*Problem requirements*. Reproduce all entries precisely as they are written.

*Records*.
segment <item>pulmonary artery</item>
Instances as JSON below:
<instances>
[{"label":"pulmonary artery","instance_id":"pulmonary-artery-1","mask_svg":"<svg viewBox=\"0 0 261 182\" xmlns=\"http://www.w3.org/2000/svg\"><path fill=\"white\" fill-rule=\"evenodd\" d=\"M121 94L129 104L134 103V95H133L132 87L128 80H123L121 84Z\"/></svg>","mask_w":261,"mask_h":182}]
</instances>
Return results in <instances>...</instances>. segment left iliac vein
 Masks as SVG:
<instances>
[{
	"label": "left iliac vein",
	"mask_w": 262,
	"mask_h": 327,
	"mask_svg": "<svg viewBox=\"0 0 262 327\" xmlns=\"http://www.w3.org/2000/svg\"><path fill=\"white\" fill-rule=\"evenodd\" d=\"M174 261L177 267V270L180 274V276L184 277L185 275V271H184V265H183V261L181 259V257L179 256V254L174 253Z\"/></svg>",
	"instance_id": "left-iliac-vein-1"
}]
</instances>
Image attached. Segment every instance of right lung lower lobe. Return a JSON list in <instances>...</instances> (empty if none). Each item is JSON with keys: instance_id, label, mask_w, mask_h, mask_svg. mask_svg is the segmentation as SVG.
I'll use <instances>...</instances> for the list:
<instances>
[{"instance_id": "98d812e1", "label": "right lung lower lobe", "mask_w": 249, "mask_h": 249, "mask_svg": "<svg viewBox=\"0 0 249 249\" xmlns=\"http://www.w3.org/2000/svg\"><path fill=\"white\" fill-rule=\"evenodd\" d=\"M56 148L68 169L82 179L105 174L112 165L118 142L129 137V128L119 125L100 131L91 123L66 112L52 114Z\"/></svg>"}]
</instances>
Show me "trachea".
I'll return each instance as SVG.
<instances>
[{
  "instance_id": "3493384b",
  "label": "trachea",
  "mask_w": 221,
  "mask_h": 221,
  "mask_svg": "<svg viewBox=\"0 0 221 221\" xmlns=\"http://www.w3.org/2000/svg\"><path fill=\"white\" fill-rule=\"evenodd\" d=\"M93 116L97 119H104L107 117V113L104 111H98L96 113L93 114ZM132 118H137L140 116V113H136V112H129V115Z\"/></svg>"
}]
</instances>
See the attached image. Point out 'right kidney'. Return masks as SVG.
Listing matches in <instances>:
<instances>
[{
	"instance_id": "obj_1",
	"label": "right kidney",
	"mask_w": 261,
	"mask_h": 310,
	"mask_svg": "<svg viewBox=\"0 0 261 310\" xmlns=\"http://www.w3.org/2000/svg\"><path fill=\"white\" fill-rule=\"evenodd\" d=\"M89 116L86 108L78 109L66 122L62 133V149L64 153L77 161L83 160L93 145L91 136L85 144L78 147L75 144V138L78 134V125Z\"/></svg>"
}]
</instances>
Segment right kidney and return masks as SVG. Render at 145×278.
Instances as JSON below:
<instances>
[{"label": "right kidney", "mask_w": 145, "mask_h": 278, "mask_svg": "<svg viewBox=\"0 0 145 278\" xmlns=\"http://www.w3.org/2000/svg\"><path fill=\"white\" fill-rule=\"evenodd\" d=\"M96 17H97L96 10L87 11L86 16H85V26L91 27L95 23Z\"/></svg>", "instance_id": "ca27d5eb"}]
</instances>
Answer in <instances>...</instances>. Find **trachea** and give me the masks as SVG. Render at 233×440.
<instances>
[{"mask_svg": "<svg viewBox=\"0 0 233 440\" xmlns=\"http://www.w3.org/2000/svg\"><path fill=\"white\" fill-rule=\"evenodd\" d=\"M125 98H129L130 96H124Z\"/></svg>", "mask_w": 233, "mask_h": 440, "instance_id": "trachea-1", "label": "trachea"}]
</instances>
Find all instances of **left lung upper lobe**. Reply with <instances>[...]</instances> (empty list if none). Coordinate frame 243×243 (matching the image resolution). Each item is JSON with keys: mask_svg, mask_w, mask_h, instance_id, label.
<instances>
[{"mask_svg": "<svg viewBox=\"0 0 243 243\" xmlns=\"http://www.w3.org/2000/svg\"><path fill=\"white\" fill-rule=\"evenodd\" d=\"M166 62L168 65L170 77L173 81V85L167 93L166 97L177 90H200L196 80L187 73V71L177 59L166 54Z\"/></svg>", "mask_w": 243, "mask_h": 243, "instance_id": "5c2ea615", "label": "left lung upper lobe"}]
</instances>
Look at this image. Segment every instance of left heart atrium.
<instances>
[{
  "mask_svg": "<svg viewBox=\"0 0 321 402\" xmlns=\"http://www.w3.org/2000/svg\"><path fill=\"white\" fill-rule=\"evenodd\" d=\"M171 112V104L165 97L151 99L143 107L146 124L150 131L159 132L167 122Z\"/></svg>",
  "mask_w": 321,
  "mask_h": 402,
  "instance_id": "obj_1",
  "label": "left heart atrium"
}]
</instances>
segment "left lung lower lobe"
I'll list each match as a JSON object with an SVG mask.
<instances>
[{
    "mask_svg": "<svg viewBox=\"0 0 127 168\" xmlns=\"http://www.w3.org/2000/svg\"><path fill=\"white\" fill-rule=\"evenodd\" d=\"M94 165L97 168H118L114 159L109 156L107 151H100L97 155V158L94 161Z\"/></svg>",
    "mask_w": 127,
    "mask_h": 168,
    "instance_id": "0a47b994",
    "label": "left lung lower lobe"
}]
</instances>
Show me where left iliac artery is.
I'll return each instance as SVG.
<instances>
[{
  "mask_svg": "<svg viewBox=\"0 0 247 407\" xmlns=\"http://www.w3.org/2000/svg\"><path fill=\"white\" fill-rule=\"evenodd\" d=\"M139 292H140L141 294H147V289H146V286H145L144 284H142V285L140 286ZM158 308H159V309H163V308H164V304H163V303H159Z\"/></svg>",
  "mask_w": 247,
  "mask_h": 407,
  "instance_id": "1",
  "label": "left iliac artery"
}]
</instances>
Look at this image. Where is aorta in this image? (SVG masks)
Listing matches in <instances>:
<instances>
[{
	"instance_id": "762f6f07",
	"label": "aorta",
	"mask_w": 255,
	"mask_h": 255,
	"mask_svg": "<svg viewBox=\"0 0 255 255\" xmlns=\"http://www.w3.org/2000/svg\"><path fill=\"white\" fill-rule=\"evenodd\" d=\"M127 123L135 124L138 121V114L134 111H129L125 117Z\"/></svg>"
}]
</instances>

*Response for this exercise*.
segment <item>pulmonary artery</item>
Instances as JSON below:
<instances>
[{"label":"pulmonary artery","instance_id":"pulmonary-artery-1","mask_svg":"<svg viewBox=\"0 0 261 182\" xmlns=\"http://www.w3.org/2000/svg\"><path fill=\"white\" fill-rule=\"evenodd\" d=\"M121 94L129 104L134 103V95H133L132 87L128 80H123L121 84Z\"/></svg>","mask_w":261,"mask_h":182}]
</instances>
Return results in <instances>...</instances>. segment left iliac vein
 Masks as SVG:
<instances>
[{
	"label": "left iliac vein",
	"mask_w": 262,
	"mask_h": 327,
	"mask_svg": "<svg viewBox=\"0 0 262 327\" xmlns=\"http://www.w3.org/2000/svg\"><path fill=\"white\" fill-rule=\"evenodd\" d=\"M174 261L177 267V270L180 274V276L184 277L185 275V271H184V265H183V261L181 259V257L179 256V254L174 253Z\"/></svg>",
	"instance_id": "left-iliac-vein-1"
}]
</instances>
Image attached. Segment every instance of right lung lower lobe. Return a JSON list in <instances>...</instances> (empty if none). Each item is JSON with keys: instance_id, label, mask_w, mask_h, mask_svg. mask_svg is the segmentation as SVG.
I'll use <instances>...</instances> for the list:
<instances>
[{"instance_id": "98d812e1", "label": "right lung lower lobe", "mask_w": 249, "mask_h": 249, "mask_svg": "<svg viewBox=\"0 0 249 249\" xmlns=\"http://www.w3.org/2000/svg\"><path fill=\"white\" fill-rule=\"evenodd\" d=\"M56 148L68 169L82 179L105 174L112 165L118 142L129 137V128L119 125L100 131L91 123L66 112L52 114Z\"/></svg>"}]
</instances>
Show me "trachea".
I'll return each instance as SVG.
<instances>
[{
  "instance_id": "3493384b",
  "label": "trachea",
  "mask_w": 221,
  "mask_h": 221,
  "mask_svg": "<svg viewBox=\"0 0 221 221\" xmlns=\"http://www.w3.org/2000/svg\"><path fill=\"white\" fill-rule=\"evenodd\" d=\"M93 116L97 119H104L107 117V113L104 111H98L96 113L93 114ZM132 118H137L140 116V113H136V112H129V115Z\"/></svg>"
}]
</instances>
See the attached image. Point out 'right kidney'. Return masks as SVG.
Listing matches in <instances>:
<instances>
[{
	"instance_id": "obj_1",
	"label": "right kidney",
	"mask_w": 261,
	"mask_h": 310,
	"mask_svg": "<svg viewBox=\"0 0 261 310\" xmlns=\"http://www.w3.org/2000/svg\"><path fill=\"white\" fill-rule=\"evenodd\" d=\"M89 116L86 108L78 109L66 122L62 133V149L64 153L77 161L83 160L93 145L91 136L85 144L78 147L75 144V138L78 134V125Z\"/></svg>"
}]
</instances>
Segment right kidney and return masks as SVG. Render at 145×278.
Instances as JSON below:
<instances>
[{"label": "right kidney", "mask_w": 145, "mask_h": 278, "mask_svg": "<svg viewBox=\"0 0 145 278\" xmlns=\"http://www.w3.org/2000/svg\"><path fill=\"white\" fill-rule=\"evenodd\" d=\"M96 17H97L96 10L87 11L86 16H85V26L91 27L95 23Z\"/></svg>", "instance_id": "ca27d5eb"}]
</instances>
Answer in <instances>...</instances>. Find **trachea** and give me the masks as SVG. Render at 233×440.
<instances>
[{"mask_svg": "<svg viewBox=\"0 0 233 440\" xmlns=\"http://www.w3.org/2000/svg\"><path fill=\"white\" fill-rule=\"evenodd\" d=\"M125 98H129L130 96H124Z\"/></svg>", "mask_w": 233, "mask_h": 440, "instance_id": "trachea-1", "label": "trachea"}]
</instances>
Find all instances of **left lung upper lobe**. Reply with <instances>[...]</instances> (empty list if none). Coordinate frame 243×243 (matching the image resolution). Each item is JSON with keys: mask_svg, mask_w, mask_h, instance_id, label.
<instances>
[{"mask_svg": "<svg viewBox=\"0 0 243 243\" xmlns=\"http://www.w3.org/2000/svg\"><path fill=\"white\" fill-rule=\"evenodd\" d=\"M166 62L168 65L170 77L173 81V85L167 93L166 97L177 90H200L196 80L187 73V71L177 59L166 54Z\"/></svg>", "mask_w": 243, "mask_h": 243, "instance_id": "5c2ea615", "label": "left lung upper lobe"}]
</instances>
Look at this image. Segment every instance of left heart atrium.
<instances>
[{
  "mask_svg": "<svg viewBox=\"0 0 321 402\" xmlns=\"http://www.w3.org/2000/svg\"><path fill=\"white\" fill-rule=\"evenodd\" d=\"M171 112V104L165 97L151 99L143 107L146 124L150 131L159 132L167 122Z\"/></svg>",
  "mask_w": 321,
  "mask_h": 402,
  "instance_id": "obj_1",
  "label": "left heart atrium"
}]
</instances>
segment "left lung lower lobe"
I'll list each match as a JSON object with an SVG mask.
<instances>
[{
    "mask_svg": "<svg viewBox=\"0 0 127 168\" xmlns=\"http://www.w3.org/2000/svg\"><path fill=\"white\" fill-rule=\"evenodd\" d=\"M94 165L97 168H118L114 159L109 156L107 151H100L97 155V158L94 161Z\"/></svg>",
    "mask_w": 127,
    "mask_h": 168,
    "instance_id": "0a47b994",
    "label": "left lung lower lobe"
}]
</instances>
Show me where left iliac artery is.
I'll return each instance as SVG.
<instances>
[{
  "mask_svg": "<svg viewBox=\"0 0 247 407\" xmlns=\"http://www.w3.org/2000/svg\"><path fill=\"white\" fill-rule=\"evenodd\" d=\"M139 292H140L141 294H147V289H146V286H145L144 284H142V285L140 286ZM158 308H159V309H163V308H164V304H163V303H159Z\"/></svg>",
  "mask_w": 247,
  "mask_h": 407,
  "instance_id": "1",
  "label": "left iliac artery"
}]
</instances>
Look at this image. Where is aorta in this image? (SVG masks)
Listing matches in <instances>:
<instances>
[{
	"instance_id": "762f6f07",
	"label": "aorta",
	"mask_w": 255,
	"mask_h": 255,
	"mask_svg": "<svg viewBox=\"0 0 255 255\" xmlns=\"http://www.w3.org/2000/svg\"><path fill=\"white\" fill-rule=\"evenodd\" d=\"M127 123L135 124L138 121V114L134 111H129L125 117Z\"/></svg>"
}]
</instances>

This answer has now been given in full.